ABOUT THIS TASK:
Each line holding the word "listening" must appear in the answer, copied from the entries.

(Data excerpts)
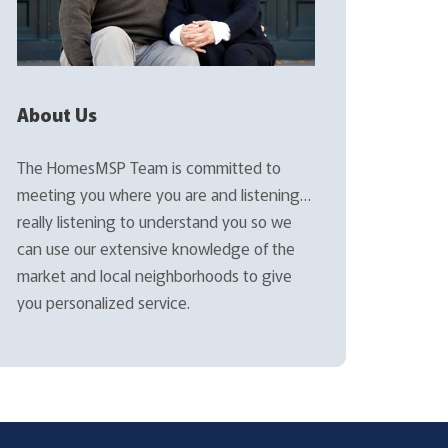
About Us
The HomesMSP Team is committed to
meeting you where you are and listening…
really listening to understand you so we
can use our extensive knowledge of the
market and local neighborhoods to give
you personalized service.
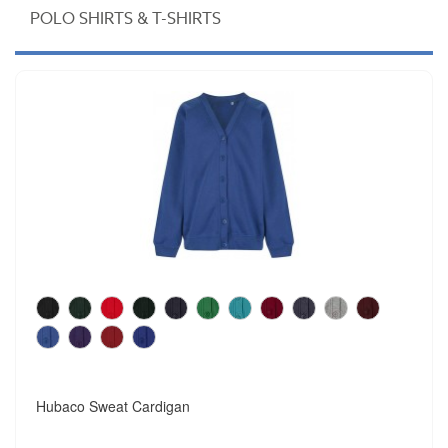
POLO SHIRTS & T-SHIRTS
Hubaco Sweat Cardigan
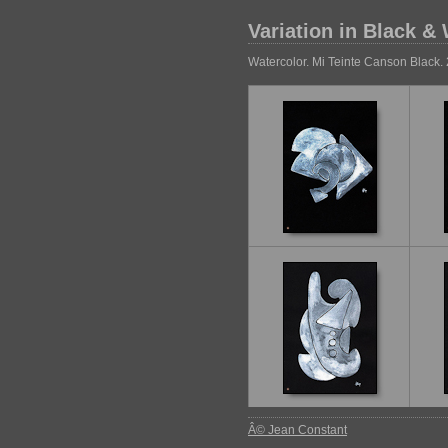
Variation in Black &
Watercolor. Mi Teinte Canson Black
Â© Jean Constant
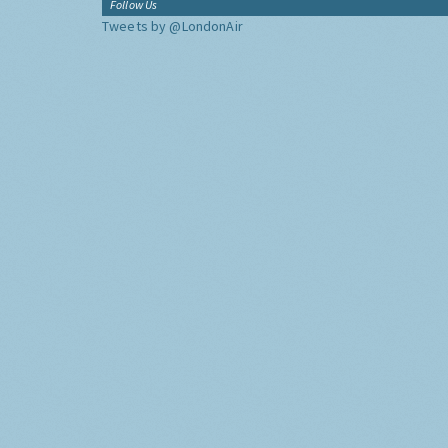
Follow Us
Tweets by @LondonAir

RESULT OF THIS EXERCISE:
meeting you where you are and listening…
really listening to understand you so we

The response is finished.